Bakın Cenab-ı Allah, Hazreti Muhammed’in dilinden sesleniyor, “Ne ile gelirseniz, hangi suçlarla gelirseniz gelin benim huzuruma, sakın kul hakkıyla gelmeyin. Kul hakkı yiyenleri affetmem.”
İşte bu yüzden, burda hakikatler konuşulur. Burası Hazreti Muhammed Efendimizin, Cenab-ı Mevlana’mızın, Piran Efendilerimizin öz yeridir. Burası Muhammed Ali meydanıdır. Burada katiyyen örtülü muhabbet yoktur. Örtülü muhabbet yapmaya kalkarsak, demek ki bizim sizlerden bir menfaatimiz var, onun için örtülü konuşuyoruz ki, o menfaatler bizden gitmesin…
Hayır… bizim burda kimseden menfaatimiz yok, kimseden. Bize ne buyurmuşsa Hazreti Muhammed Efendimiz, Mevlana’mız, İmam Ali Efendimiz onları biz size söylemekle mükellefiz.

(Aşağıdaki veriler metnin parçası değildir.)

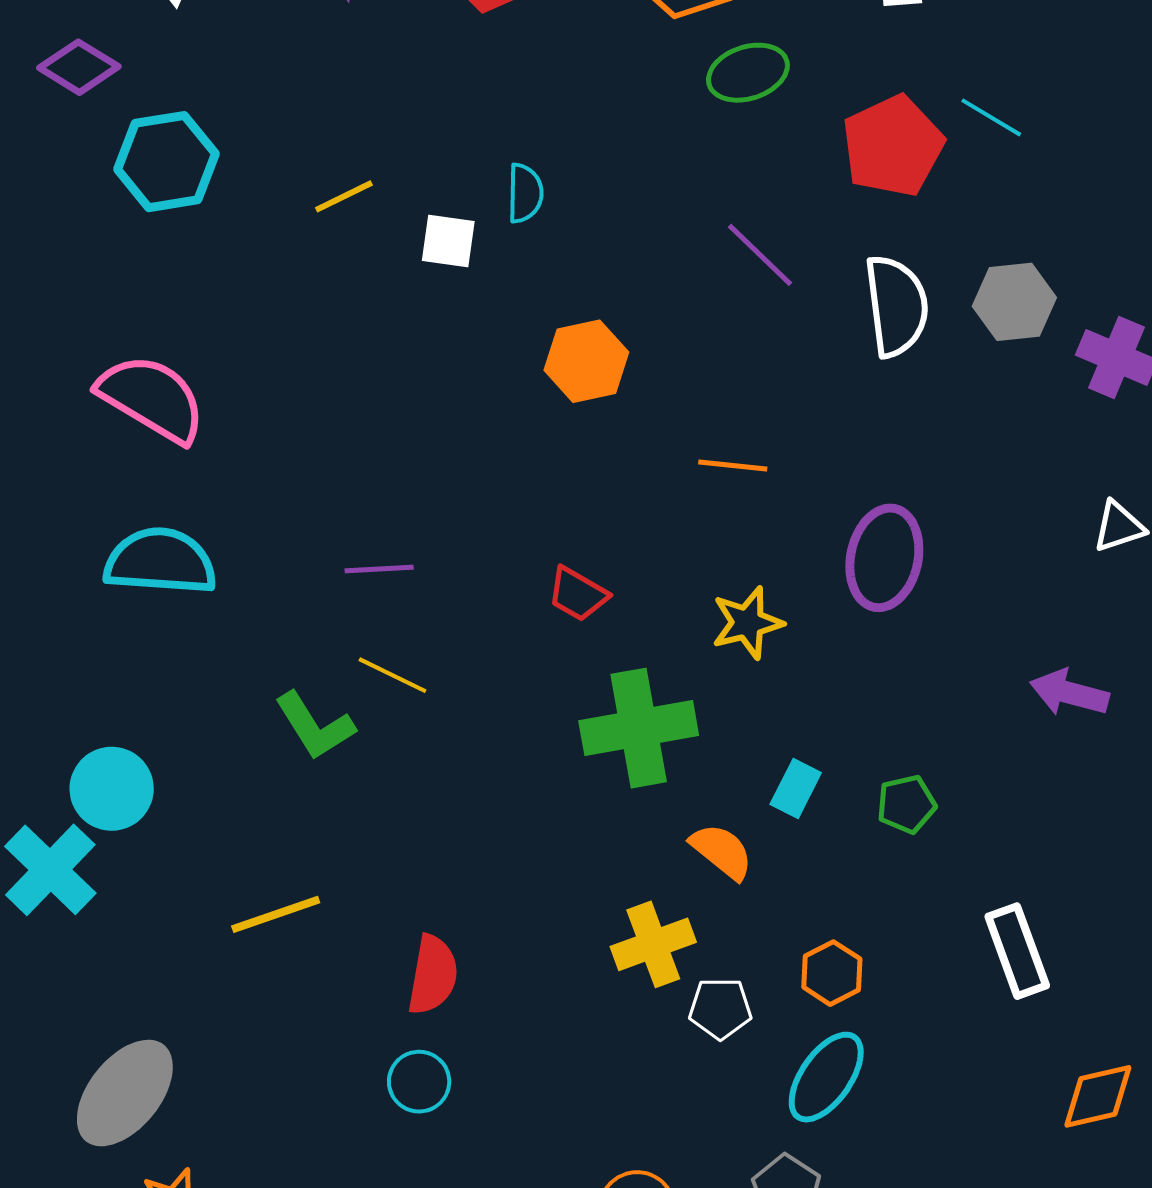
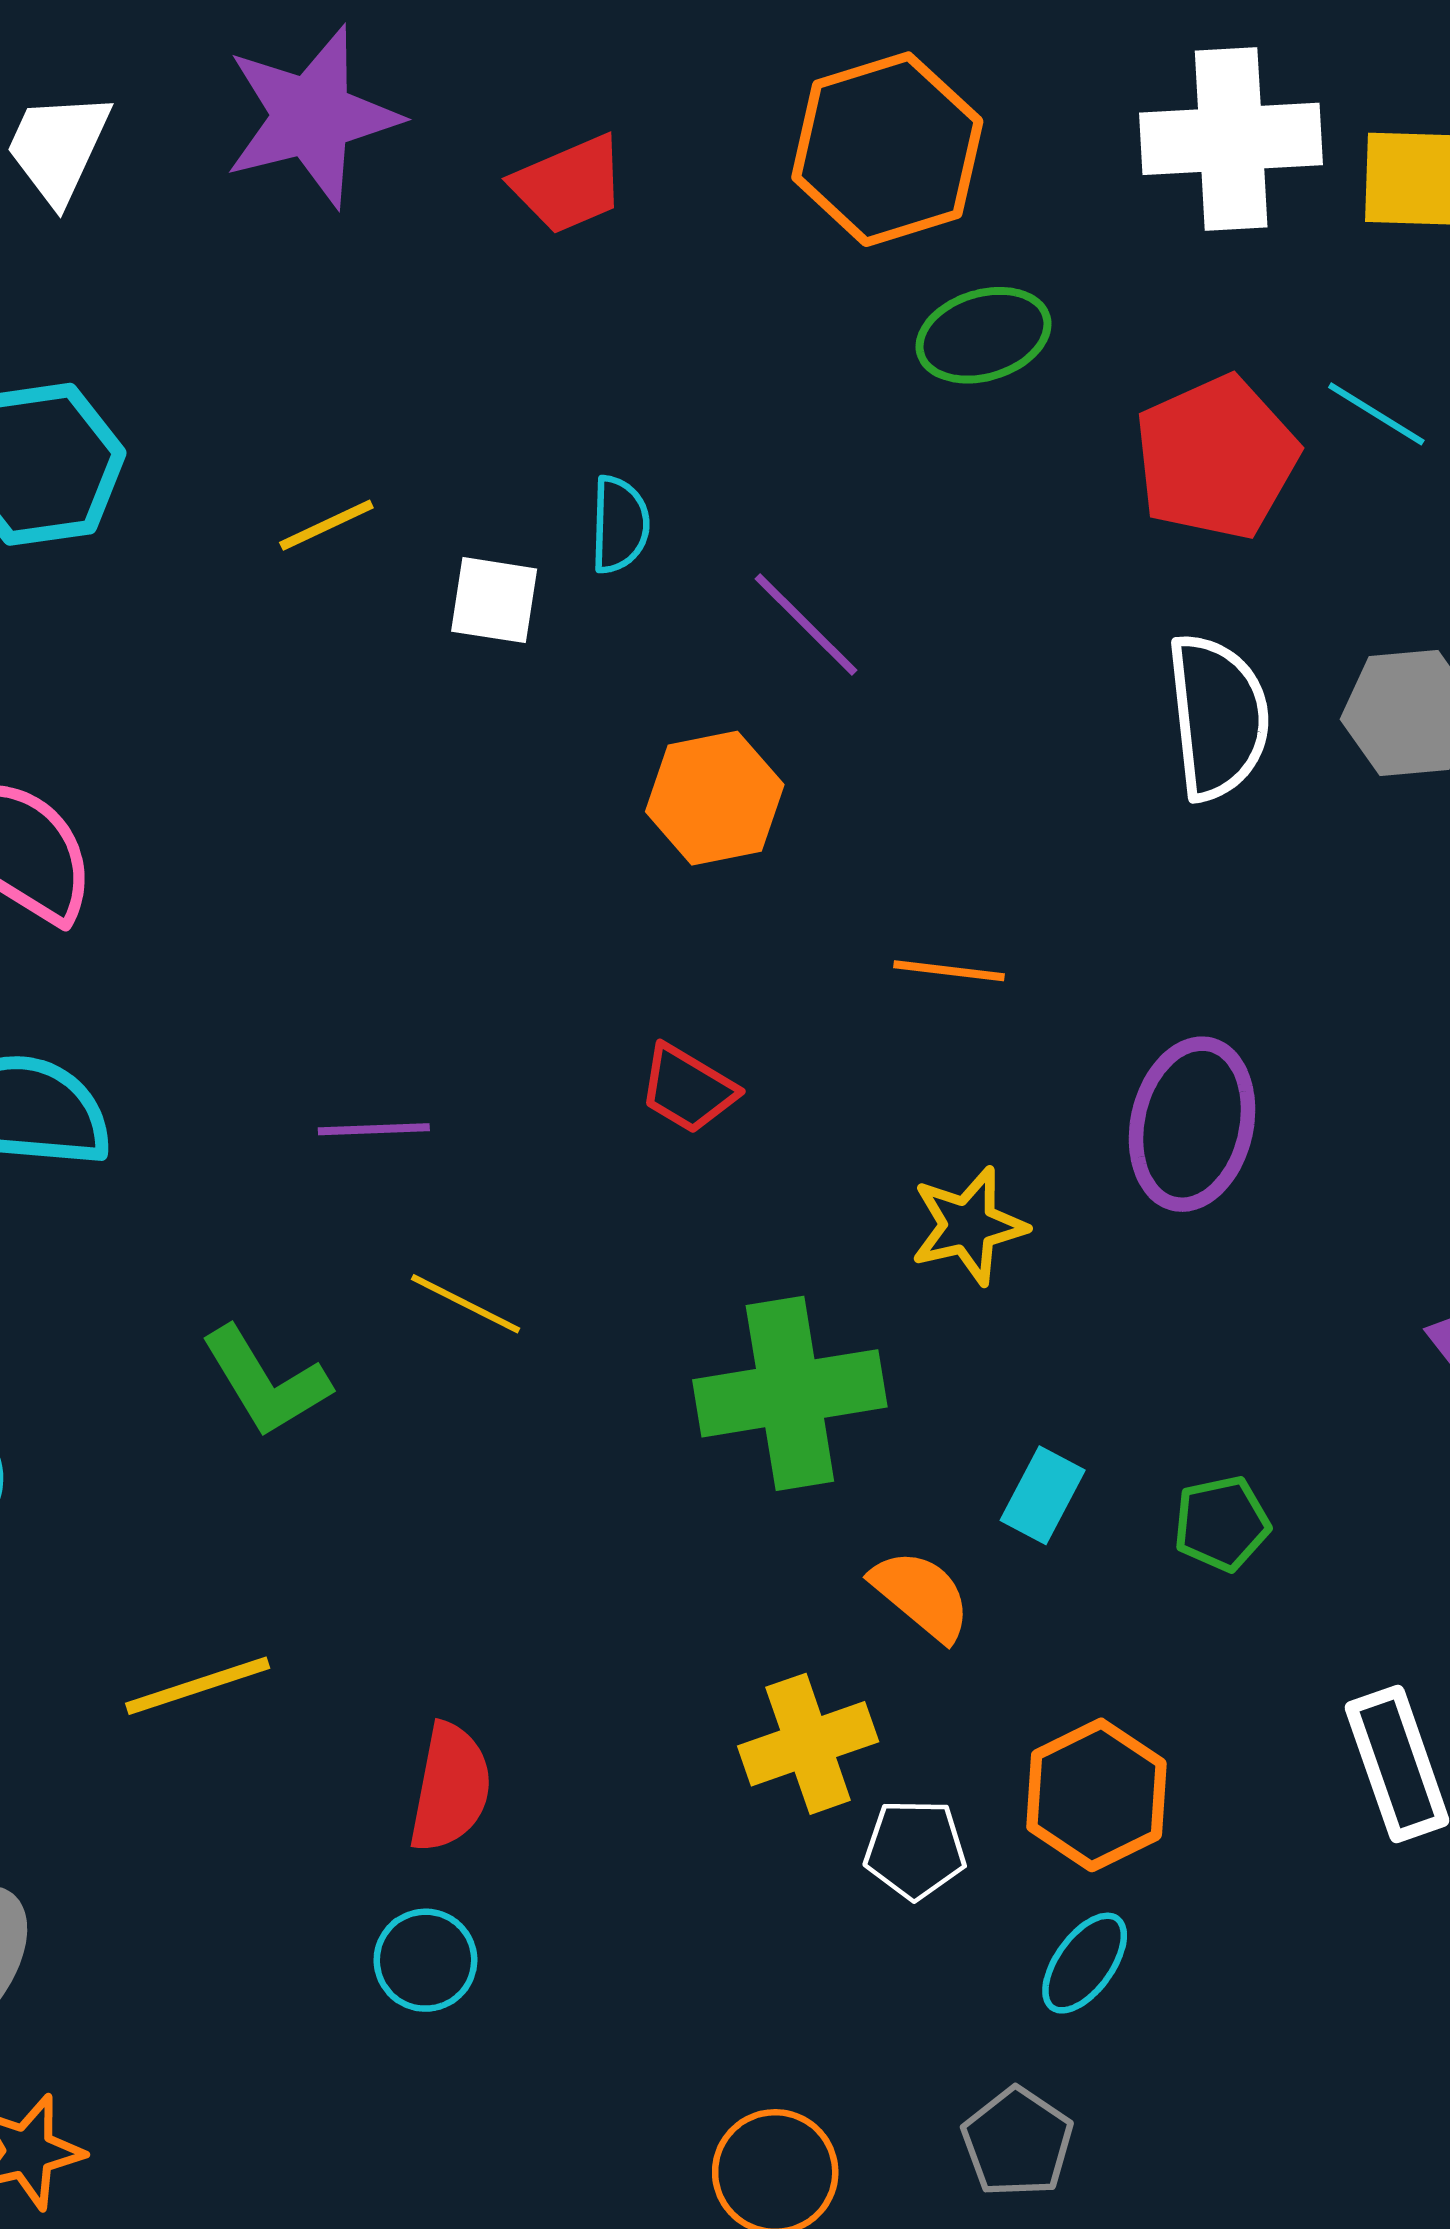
purple line: (760, 255) -> (806, 624), moved
red trapezoid: (578, 594) -> (688, 1089), moved
yellow line: (392, 675) -> (466, 1304), moved
orange hexagon: (832, 973) -> (1096, 1795), size x1.4
cyan ellipse: (826, 1077) -> (1085, 1963), size x0.7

Çünkü bildirilmedi gidilecek günümüz, gidilecek ayımız, gidilecek saatimiz, bildirilmedi.
Bu yüzden İmam Ali Efendimiz buyurmuştur, “Haber vermediler bu aleme gelişimize, haber vermezler gidişimize, daim hazır olun!”
İşte Mevlana, “Bu beden bir mektuptur, postalanmış Padişaha. Layık ise postala, layık değil ise yırt, yenisini yaz. Çünkü zaman az!..” diyor.
Bizler ana karnından dünyaya ayak bastığımız günden bu yana, yola çıkmışız Allah’a gidiyoruz. Mademki Allah’a gidiyoruz, acaba hizmetlerimizde, düşüncelerimizde, yaşamlarımızda O’na layık hizmetler var mı? Yoksa nefsimize layık hizmetler mi var?
Çok kişi ister Allah onlara göre konuşsun… bunları kafamızdan silelim. Allah bize göre konuşmaz, kendine göre konuşur. Çünkü bizim O’na ihtiyacımız var, O’nun bize ihtiyacı yok. Bizlerden de ne para istiyor, ne pul, ne can istiyor bizden, çünkü hepsi O’nun… Bizlerden tek bir şey istiyor, bizlerden sadece temiz bir gönül istiyor.